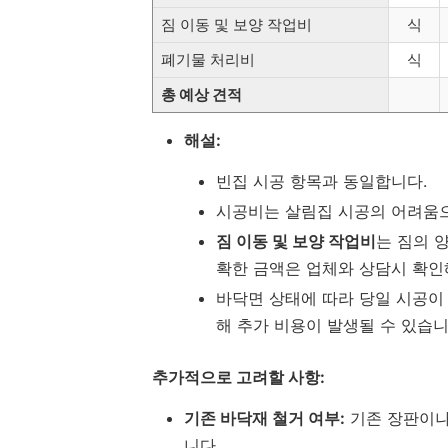
짐 이동 및 보양 작업비
식
폐기물 처리비
식
총 예상 견적
해설:
빈집 시공 항목과 동일합니다.
시공비는 살림집 시공의 어려움으
짐 이동 및 보양 작업비
는 짐의 
확한 금액은 업체와 상담시 확인
바닥면 상태에 따라 당일 시공이 안
해 추가 비용이 발생될 수 있습니
추가적으로 고려할 사항:
기존 바닥재 철거 여부:
기존 장판이나
니다.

★ ★ ★ ★ ★

Except for the pictures, write the data out exactly.

짐 이동 및 보양 작업비
식
폐기물 처리비
식
총 예상 견적
해설:
빈집 시공 항목과 동일합니다.
시공비는 살림집 시공의 어려움으
짐 이동 및 보양 작업비
는 짐의 
확한 금액은 업체와 상담시 확인
바닥면 상태에 따라 당일 시공이 안
해 추가 비용이 발생될 수 있습니
추가적으로 고려할 사항:
기존 바닥재 철거 여부:
기존 장판이나
니다.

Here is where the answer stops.